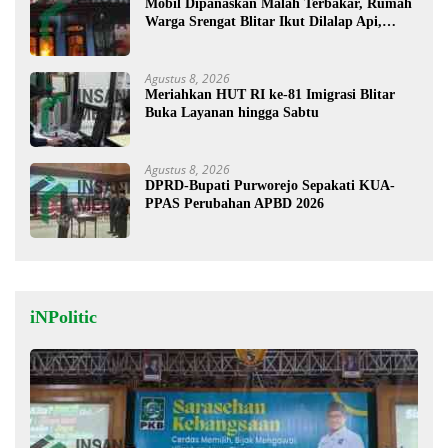
Mobil Dipanaskan Malah Terbakar, Rumah
Warga Srengat Blitar Ikut Dilalap Api,
Segini Kerugiannya
Agustus 8, 2026
Meriahkan HUT RI ke-81 Imigrasi Blitar
Buka Layanan hingga Sabtu
Agustus 8, 2026
DPRD-Bupati Purworejo Sepakati KUA-
PPAS Perubahan APBD 2026
iNPolitic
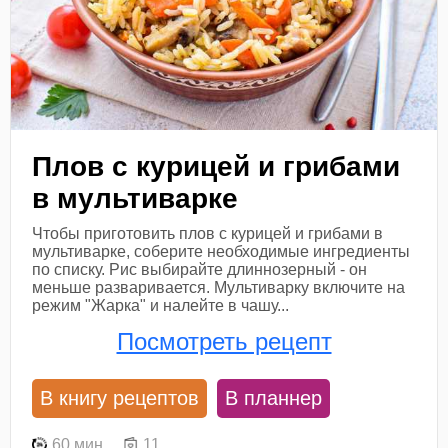
Плов с курицей и грибами
в мультиварке
Чтобы приготовить плов с курицей и грибами в
мультиварке, соберите необходимые ингредиенты
по списку. Рис выбирайте длиннозерный - он
меньше разваривается. Мультиварку включите на
режим "Жарка" и налейте в чашу...
Посмотреть рецепт
В книгу рецептов
В планнер
60 мин
11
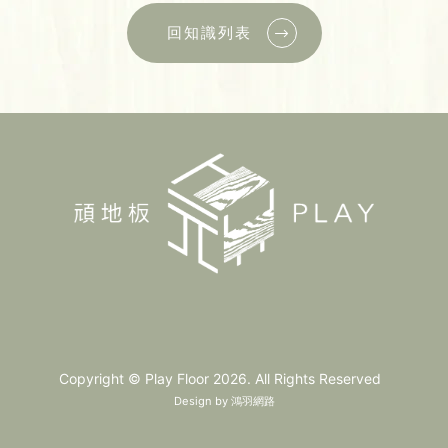
回知識列表
Copyright © Play Floor 2026. All Rights Reserved
Design by
鴻羽網路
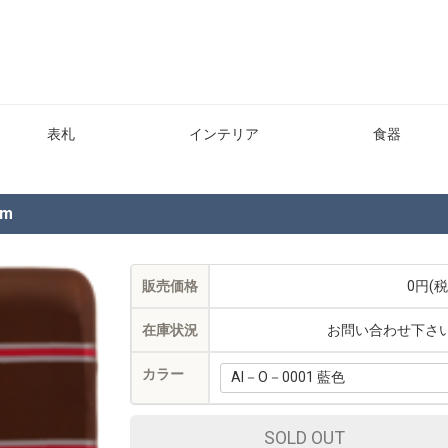
表札
インテリア
食器
mm
販売価格
0円(税
在庫状況
お問い合わせ下さ
カラー
SOLD OUT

BRIEF:
Pictures aside, repeat each entry in full and without change.

YOUR RESPONSE:
Mobil Dipanaskan Malah Terbakar, Rumah
Warga Srengat Blitar Ikut Dilalap Api,
Segini Kerugiannya
Agustus 8, 2026
Meriahkan HUT RI ke-81 Imigrasi Blitar
Buka Layanan hingga Sabtu
Agustus 8, 2026
DPRD-Bupati Purworejo Sepakati KUA-
PPAS Perubahan APBD 2026
iNPolitic
Плов с курицей и грибами
в мультиварке
Чтобы приготовить плов с курицей и грибами в
мультиварке, соберите необходимые ингредиенты
по списку. Рис выбирайте длиннозерный - он
меньше разваривается. Мультиварку включите на
режим "Жарка" и налейте в чашу...
Посмотреть рецепт
В книгу рецептов
В планнер
60 мин
11
回知識列表
Copyright © Play Floor 2026. All Rights Reserved
Design by
鴻羽網路
表札
インテリア
食器
mm
販売価格
0円(税
在庫状況
お問い合わせ下さ
カラー
SOLD OUT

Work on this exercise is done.